Supreme Court of New York, Second Department

October 17, 2013

In the Matter of Abraham C. Haygood, et al., petitioners-respondents,
v.
Andrew Hardwick, appellant, et al., respondent. Index No. 10768/13

THOMAS A. DICKERSON, J.P., JOHN M. LEVENTHAL, CHERYL E. CHAMBERS, L. PRISCILLA HALL, JJ.

DECISION & ORDER

In a proceeding pursuant to Election Law § 16-102, inter alia, to invalidate an independent nominating petition nominating Andrew Hardwick as the candidate of the We Count Party for the public office of County Executive, Nassau County, in the general election to be held on November 5, 2013, Andrew Hardwick appeals from a final order of the Supreme Court, Nassau County (Winslow, J.), entered October 11, 2013, which denied his motion to dismiss the petition to invalidate pursuant to CPLR 3016(b) and, after a hearing, granted the petition to invalidate and invalidated his independent nominating petition.

ORDERED that the final order is affirmed, without costs or disbursements.

The petitioners commenced this proceeding to invalidate alleging, inter alia, that certain signatures on the independent nominating petition of Andrew Hardwick (hereinafter the candidate) were invalid because they had been forged or were otherwise fraudulent. The candidate moved pursuant to CPLR 3016(b) to dismiss the petition to invalidate, contending that the allegations of fraud and forgery set forth in the petition to invalidate were not sufficiently specific. Contrary to the candidate's contention, the petition to invalidate incorporated by reference specific objections filed by the petitioners with the Nassau County Board of Elections (hereinafter the Board of Elections) prior to the commencement of this proceeding (see Election Law §§ 1-106[1], 6-154[2]; Matter of Bush v Salerno, 51 N.Y.2d 95, 99). Thus, the candidate received adequate notice of the allegations supporting the claims that certain signatures had been forged or were otherwise fraudulent (see Matter of La Marca v Quirk, __ A.D.3d __, 2013 NY Slip Op 06573 [2d Dept 2013]; Matter of Mazza v Board of Elections of County of Albany, 196 A.D.2d 679; Matter of Oberle v Caracappa, 133 A.D.2d 202, 203; Matter of Cohen v Moss, 97 A.D.2d 644). Accordingly, the Supreme Court properly denied the candidate's motion to dismiss the petition.
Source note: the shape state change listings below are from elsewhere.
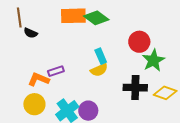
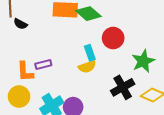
red circle: (139, 42) -> (113, 38), moved
orange L-shape: (39, 79) -> (25, 72), turned -120
black cross: (135, 88) -> (123, 87), turned -35

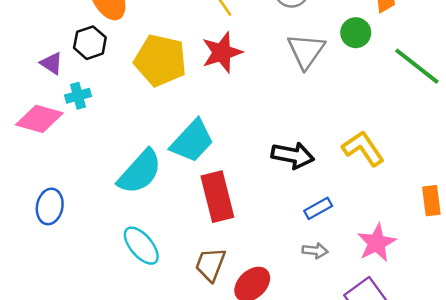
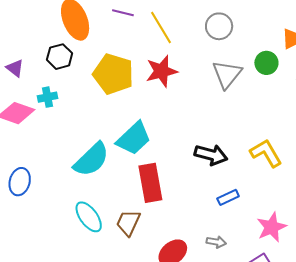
purple triangle: (52, 63) -> (15, 68), moved
gray arrow: (315, 251) -> (216, 242), moved
brown trapezoid: (210, 264) -> (128, 223), moved

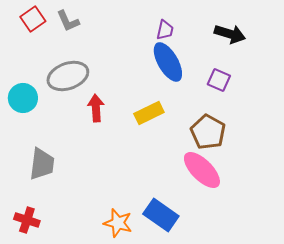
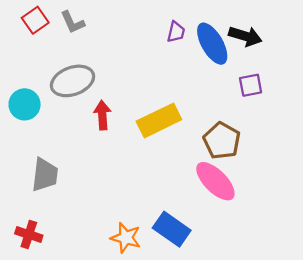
blue ellipse: (168, 62) -> (212, 44), moved
purple square: (219, 80) -> (251, 85), moved, turned -35
yellow rectangle: (149, 113) -> (159, 120), size x1.4

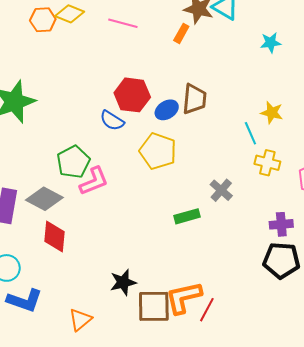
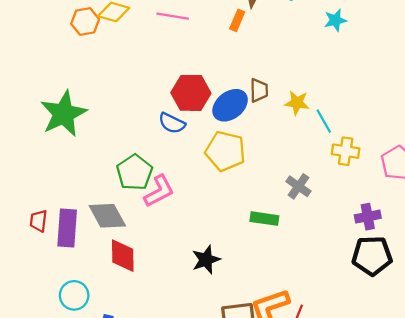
brown trapezoid: (194, 99) -> (259, 90), size x0.7
blue ellipse: (167, 110) -> (230, 105), size x1.4
yellow star: (272, 113) -> (297, 103), moved
gray diamond: (44, 199) -> (107, 216), turned 39
green rectangle: (187, 216) -> (264, 219), turned 30
black star: (123, 282) -> (206, 260), moved

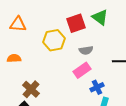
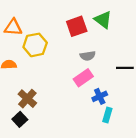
yellow hexagon: (54, 40) -> (35, 45), moved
Upon denying the candidate's motion, and after a hearing, the Supreme Court properly granted the petition to invalidate the independent nominating petition. A candidate's designating petition or independent nominating petition "will be invalidated on the ground of fraud if there is a showing that the entire petition is permeated with fraud" (Matter of Felder v Storobin, 100 A.D.3d 11, 15; see Matter of Lavine v Imbroto, 98 A.D.3d 620, 620; Matter of Valenti v Bugbee, 88 A.D.3d 1056, 1057). "Absent permeation with fraud, a designating [or independent nominating] petition may be invalidated where the candidate has participated in or is chargeable with knowledge of the fraud" (Matter of Felder v Storobin, 100 A.D.3d at 15-16; see Matter of Lavine v Imbroto, 98 A.D.3d at 620; Matter of Valenti v Bugbee, 88 A.D.3d at 1057). Here, the facts adduced at the hearing warranted the Supreme Court's determination that the candidate, who "was inextricably intertwined in the petitioning process, " was chargeable with knowledge of the fraudulent manner in which certain signatures were procured (Matter of Villafane v Caban, 104 A.D.2d 579, 580; see Matter of Cirillo v Gardner, 65 A.D.3d 638, 639; Matter of Buchanan v Espada, 230 A.D.2d 676, 678-679; Matter of MacDougall v Board of Elections of City of New York, 133 A.D.2d 198; Matter of Adams v Klapper, 182 Misc.2d 51, 53, affd 264 A.D.2d 696).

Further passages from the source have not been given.